At 301, the common scalefactor value (CSF) determined for a
previous frame of audio data is set as the initial common
scalefactor value for the current frame of data.
[0032] At 302, MDCT spectral coefficients are quantized to form
quantized MDCT values. According to an embodiment of the present
invention, the MDCT spectral coefficients for each spectral band
are first scaled by performing the operation shown below where
mdct_line(i) represents a MDCT spectral coefficient having index i
of a spectral band and mdct_scaled(i) represents a scaled
representation of the MDCT spectral coefficient and where the
individual scalefactor for each spectral band is initially set to
zero.
mdct_scaled(i)=abs(mdct_line(i)).sup.3/4*2.sup.(3/16*ind
scalefactor(spectral band)) (1)
[0033] The quantized MDCT values are generated from the scaled MDCT
spectral coefficients by performing the following operation, where
x_quant(i) represents the quantized MDCT value.

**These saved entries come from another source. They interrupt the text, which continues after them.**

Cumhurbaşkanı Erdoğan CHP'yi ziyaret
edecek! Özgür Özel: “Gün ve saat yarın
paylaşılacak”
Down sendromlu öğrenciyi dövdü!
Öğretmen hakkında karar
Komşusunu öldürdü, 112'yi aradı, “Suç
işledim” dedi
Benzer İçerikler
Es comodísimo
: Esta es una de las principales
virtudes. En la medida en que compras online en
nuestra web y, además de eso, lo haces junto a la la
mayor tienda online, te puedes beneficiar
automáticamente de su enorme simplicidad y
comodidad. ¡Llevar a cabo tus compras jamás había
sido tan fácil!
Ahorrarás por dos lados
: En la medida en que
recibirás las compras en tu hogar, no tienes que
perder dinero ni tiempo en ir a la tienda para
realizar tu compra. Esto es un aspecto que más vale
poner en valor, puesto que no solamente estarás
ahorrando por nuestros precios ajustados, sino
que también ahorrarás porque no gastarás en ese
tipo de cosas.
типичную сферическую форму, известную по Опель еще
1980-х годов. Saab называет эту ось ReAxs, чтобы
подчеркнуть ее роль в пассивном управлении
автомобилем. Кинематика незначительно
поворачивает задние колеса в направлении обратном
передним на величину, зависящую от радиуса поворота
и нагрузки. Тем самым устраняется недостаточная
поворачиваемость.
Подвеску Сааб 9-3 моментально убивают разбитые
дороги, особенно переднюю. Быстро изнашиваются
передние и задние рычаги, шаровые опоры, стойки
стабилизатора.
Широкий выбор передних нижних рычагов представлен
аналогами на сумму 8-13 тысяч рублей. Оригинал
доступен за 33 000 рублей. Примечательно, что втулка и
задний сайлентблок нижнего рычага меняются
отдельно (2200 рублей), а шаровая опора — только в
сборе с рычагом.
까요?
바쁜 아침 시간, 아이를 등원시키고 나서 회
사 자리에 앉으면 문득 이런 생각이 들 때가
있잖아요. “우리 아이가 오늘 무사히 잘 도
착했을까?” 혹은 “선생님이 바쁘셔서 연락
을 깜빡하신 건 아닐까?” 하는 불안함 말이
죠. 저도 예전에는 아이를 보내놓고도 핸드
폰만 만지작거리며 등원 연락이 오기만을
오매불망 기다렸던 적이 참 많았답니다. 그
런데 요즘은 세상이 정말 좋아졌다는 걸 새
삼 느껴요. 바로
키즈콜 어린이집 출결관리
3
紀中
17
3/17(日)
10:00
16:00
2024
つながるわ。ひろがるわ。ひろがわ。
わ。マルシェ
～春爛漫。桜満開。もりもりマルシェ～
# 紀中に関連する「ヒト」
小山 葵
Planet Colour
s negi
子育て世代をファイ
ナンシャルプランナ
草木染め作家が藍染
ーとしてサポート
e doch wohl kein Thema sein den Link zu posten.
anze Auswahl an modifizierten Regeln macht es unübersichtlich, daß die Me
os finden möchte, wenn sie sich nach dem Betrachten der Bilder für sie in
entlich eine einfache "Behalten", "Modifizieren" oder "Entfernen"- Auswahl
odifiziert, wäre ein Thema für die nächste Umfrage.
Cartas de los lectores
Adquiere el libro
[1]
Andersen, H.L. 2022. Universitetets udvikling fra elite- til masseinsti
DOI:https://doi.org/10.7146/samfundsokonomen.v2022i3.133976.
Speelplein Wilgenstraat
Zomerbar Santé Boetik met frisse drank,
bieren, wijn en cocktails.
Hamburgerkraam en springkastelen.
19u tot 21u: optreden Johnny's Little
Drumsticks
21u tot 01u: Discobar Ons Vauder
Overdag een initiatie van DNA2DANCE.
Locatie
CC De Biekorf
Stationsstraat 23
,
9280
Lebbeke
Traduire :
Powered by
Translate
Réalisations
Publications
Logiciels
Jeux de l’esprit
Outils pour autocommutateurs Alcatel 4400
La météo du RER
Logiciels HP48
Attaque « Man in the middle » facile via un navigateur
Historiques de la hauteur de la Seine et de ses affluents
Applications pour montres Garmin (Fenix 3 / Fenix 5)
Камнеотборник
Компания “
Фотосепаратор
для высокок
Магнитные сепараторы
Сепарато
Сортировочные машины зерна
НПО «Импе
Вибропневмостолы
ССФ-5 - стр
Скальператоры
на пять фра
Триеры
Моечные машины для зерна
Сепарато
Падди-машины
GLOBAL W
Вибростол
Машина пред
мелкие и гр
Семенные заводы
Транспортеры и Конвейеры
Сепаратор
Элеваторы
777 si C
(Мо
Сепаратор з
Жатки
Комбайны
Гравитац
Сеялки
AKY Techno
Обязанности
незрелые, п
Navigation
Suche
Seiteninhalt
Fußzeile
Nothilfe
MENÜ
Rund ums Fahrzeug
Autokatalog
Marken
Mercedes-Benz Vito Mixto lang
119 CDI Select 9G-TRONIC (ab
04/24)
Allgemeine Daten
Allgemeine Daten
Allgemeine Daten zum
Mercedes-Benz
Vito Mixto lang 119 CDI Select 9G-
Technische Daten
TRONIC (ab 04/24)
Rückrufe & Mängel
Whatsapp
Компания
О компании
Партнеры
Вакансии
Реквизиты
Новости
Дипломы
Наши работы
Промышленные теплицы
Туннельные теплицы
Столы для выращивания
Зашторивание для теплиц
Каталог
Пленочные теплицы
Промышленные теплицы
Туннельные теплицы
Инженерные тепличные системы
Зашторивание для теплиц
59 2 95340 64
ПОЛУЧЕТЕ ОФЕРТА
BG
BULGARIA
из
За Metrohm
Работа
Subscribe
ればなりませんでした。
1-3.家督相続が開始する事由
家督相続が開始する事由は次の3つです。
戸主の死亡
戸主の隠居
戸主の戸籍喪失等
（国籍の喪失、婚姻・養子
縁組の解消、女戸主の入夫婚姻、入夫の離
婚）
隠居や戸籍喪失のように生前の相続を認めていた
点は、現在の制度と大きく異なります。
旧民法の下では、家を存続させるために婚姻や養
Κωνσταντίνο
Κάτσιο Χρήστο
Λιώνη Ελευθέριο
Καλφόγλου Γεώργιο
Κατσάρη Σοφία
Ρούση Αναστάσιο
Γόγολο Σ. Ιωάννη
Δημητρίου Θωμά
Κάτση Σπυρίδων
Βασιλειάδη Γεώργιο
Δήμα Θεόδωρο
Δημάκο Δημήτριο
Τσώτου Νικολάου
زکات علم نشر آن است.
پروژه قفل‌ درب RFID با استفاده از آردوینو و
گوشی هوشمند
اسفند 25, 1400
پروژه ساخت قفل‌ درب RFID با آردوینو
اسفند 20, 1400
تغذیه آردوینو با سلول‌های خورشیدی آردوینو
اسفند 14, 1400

x_quant(i)=int((mdct_scaled(i)*2.sup.(-3/16*common scalefactor
value))+constant) (2)
[0034] At 303, the bits required for representing the quantized
MDCT values and the scalefactors are counted. According to an
embodiment of the present invention, noiseless encoding functions
are used to determine the number of bits required for representing
the quantized MDCT values and scalefactors ("counted bits"). The
noiseless encoding functions may utilize Huffman coding (VLC)
techniques.
[0035] At 304, it is determined whether the counted bits number
exceeds the number of available bits. The number of available bits
are the number of available bits to conform with a predefined bit
rate. If the number of counted bits exceeds the number of available
bits, control proceeds to 305. If the number of counted bits does
not exceed the number of available bits, control proceeds to
306.
[0036] At 305, a flag is set indicating that a high point for the
common scalefactor value has been determined. The high point
represents a common scalefactor value having an associated number
of counted bits that exceeds the number of available bits. Control
proceeds to 307.
[0037] At 306, a flag is set indicating that a low point for the
common scalefactor value has been determined. The low point
represents a common scalefactor value having an associated number
of counted bits that does not exceed the number of available bits.
Control proceeds to 307.
[0038] At 307, it is determined whether a high point and a low
point have been determined for the common scalefactor value. If
both a high point and a low point have not been determined, control
proceeds to 308. If both a high point and a low point have been
determined, control proceeds to 309.
[0039] At 308, the common scalefactor is modified. If the number of
counted bits is less than the available bits and only a low point
has been determined, the common scalefactor value is decreased. If
the number of counted bits is more than the available bits and only
a high point has been determined, the common scalefactor value is
increased. According to an embodiment of the present invention, the
quantizer change value (quantizer incrementation) to modify the
common scalefactor value is 16. It should be appreciated that other
values may be used to modify the common scalefactor value. Control
proceeds to 302.
[0040] At 309, a line equation common scalefactor value is
calculated. According to an embodiment of the present invention,
the line equation common scalefactor value is calculated using
Newton's method (line equation). Because the number of bits
required to represent the quantized MDCT values and the
scalefactors for a frame of audio data is often linearly dependent
to its common scalefactor value, an assumption is made that there
exists a first common scalefactor value and a second common
scalefactor value that respective first counted bits and second
counted bits satisfy the inqualities: first counted
bits<available bits<second counted bits. Using this line
equation, a common scalefactor value can be computed that is near
optimal given its linear dependence to counted bits.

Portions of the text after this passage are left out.